With nowhere to go, we started researching all elements of the disease and possible drugs, herbs, devices and other ingredients and therapies that might delay the cancer returning. Through this process we established a framework for developing life-sustaining treatments for terminally ill cancer patients and any other terminal disease. Although developing life-sustaining treatments was not their mission, oncologists at Memorial Sloan Kettering, Duke, The New York Genome Center and others agreed that this framework made sense. This was just the encouragement we needed to continue to pursue this initiative.
There are several million terminally ill patients who wake up each day to the dark reality that they will not benefit from the latest advancements in research that will lead to a cure. Worse, there are no treatments available that might extend their life until there is a cure, thus wiping out any sense of hope. Hope inherently offers curative properties. Adding to this the possibility of a life sustaining treatment can only have an upside. That is the motivation behind Bridge to a Cure.
Essentially all cancer research funding is focused on finding a cure. While advancements in DNA and RNA sequencing, immunotherapy, and vaccine technology are providing optimism, a cure is likely years away.
The mission of Bridge to a Cure is to provide funding to research efforts intended to develop life-sustaining treatments. The expectation is that the research will not only consider current and prior clinical trials, but also drugs that are off patent, and the many non-traditional or alternative treatments.
For terminally ill patients, their greatest hope is to be in a position to benefit from the recent breakthroughs in sequencing, immunotherapy and vaccine technology. But time is not on their side. There is a gap between now and the future; one that is not being addressed.
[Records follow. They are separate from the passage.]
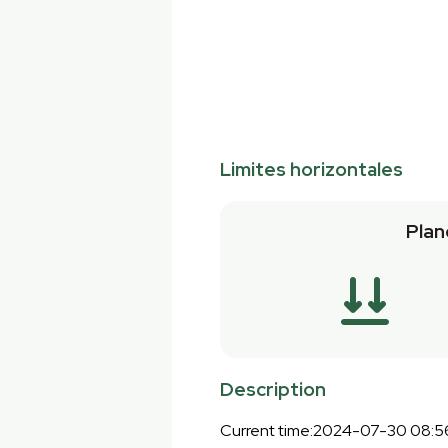
Limites horizontales
Plan
Description
Current time:2024-07-30 08:5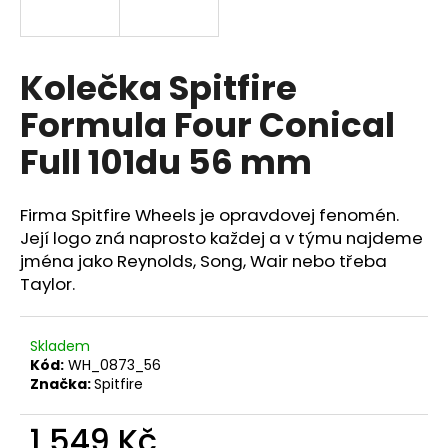
a
j
í
Kolečka Spitfire
t
Formula Four Conical
?
Full 101du 56 mm
Firma Spitfire Wheels je opravdovej fenomén.
HLEDAT
Její logo zná naprosto každej a v týmu najdeme
jména jako Reynolds, Song, Wair nebo třeba
Taylor.
Skladem
Kód:
WH_0873_56
Značka:
Spitfire
1 549 Kč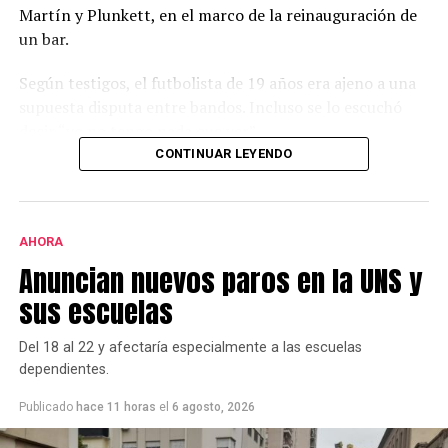
Martín y Plunkett, en el marco de la reinauguración de
un bar.
Según testigos, el futbolista de 19 años era ajeno a una
supuesta disputa entre bandos. Incluso se lo escuchó
decir “yo no tengo nada que ver”.
CONTINUAR LEYENDO
Desde el local,y a través de un comunicado, aseguraron
que en el interior no hubo ningún incidente.
AHORA
Anuncian nuevos paros en la UNS y
sus escuelas
Del 18 al 22 y afectaría especialmente a las escuelas
dependientes.
Publicado
hace 11 horas
el
6 agosto, 2026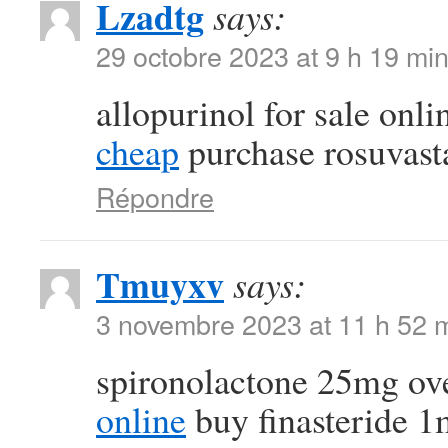
Lzadtg
says:
29 octobre 2023 at 9 h 19 mi
allopurinol for sale onl
cheap
purchase rosuvasta
Répondre
Tmuyxv
says:
3 novembre 2023 at 11 h 52 
spironolactone 25mg ov
online
buy finasteride 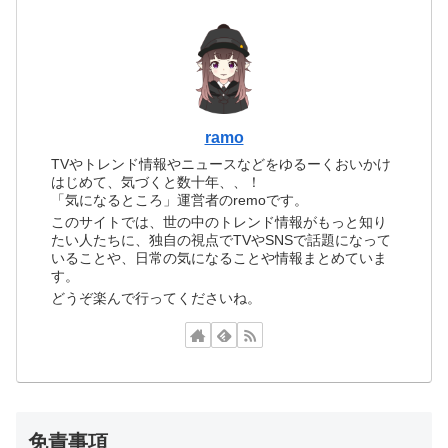
ramo
TVやトレンド情報やニュースなどをゆるーくおいかけ
はじめて、気づくと数十年、、！
「気になるところ」運営者のremoです。
このサイトでは、世の中のトレンド情報がもっと知り
たい人たちに、独自の視点でTVやSNSで話題になって
いることや、日常の気になることや情報まとめていま
す。
どうぞ楽んで行ってくださいね。
免責事項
Our hope is that Bridge to a Cure will.
LIFE-SUSTAINING TREATMENT FRAMEWORK
- For most terminal diseases, there are essentially four areas to consider in the development of a life-sustaining treatment.
- The cause of the disease
- The disease itself
- The body’s natural protective pathways that have been compromised
- The disease’s energy source
- Within each of these areas, there are numerous possible attack points to be explored so as to identify the best course of action. With the support of IBM’s Watson, this would be determined by an analysis, performed by specialists (i.e. onocolgists for cancer) and molecular biologists, of the patient’s DNA/RNA sequencing and medical history.
- With the support of IBM’s Watson, the sequencing center and the patient’s treating specialist would determine which of the science-based and alternative treatments (drugs, natural ingredients, diet, devices and others) that target each of these points, should be considered in the development of the patient’s life-sustaining treatment.
- A treatment would be recommended based on an acceptable approved protocol that is less vigorous than a clinical trial, but reliable to provide an acceptable degree of comfort to the terminal patient.
- As an alternative to a clinical trial, the disease would be replicated in the laboratory to allow for the testing of numerous options.
- The probability of effectiveness of each of the final proposed treatments would be determined by capitalizing on Watson’s algorithm predictive capability.
Key Success Factors:
- Robust database: about the disease, patients, sequencing results, scientific and alternative treatments.
- Accepted alternative to clinical trials
Currently in discussion with IBM, The Rockefeller University, The New York Genome Center, The Broad Institute, Duke, and Memorial Sloan Kettering. There is interest, but funding is their concern. As I progress with this initiative I will update the status. More to follow.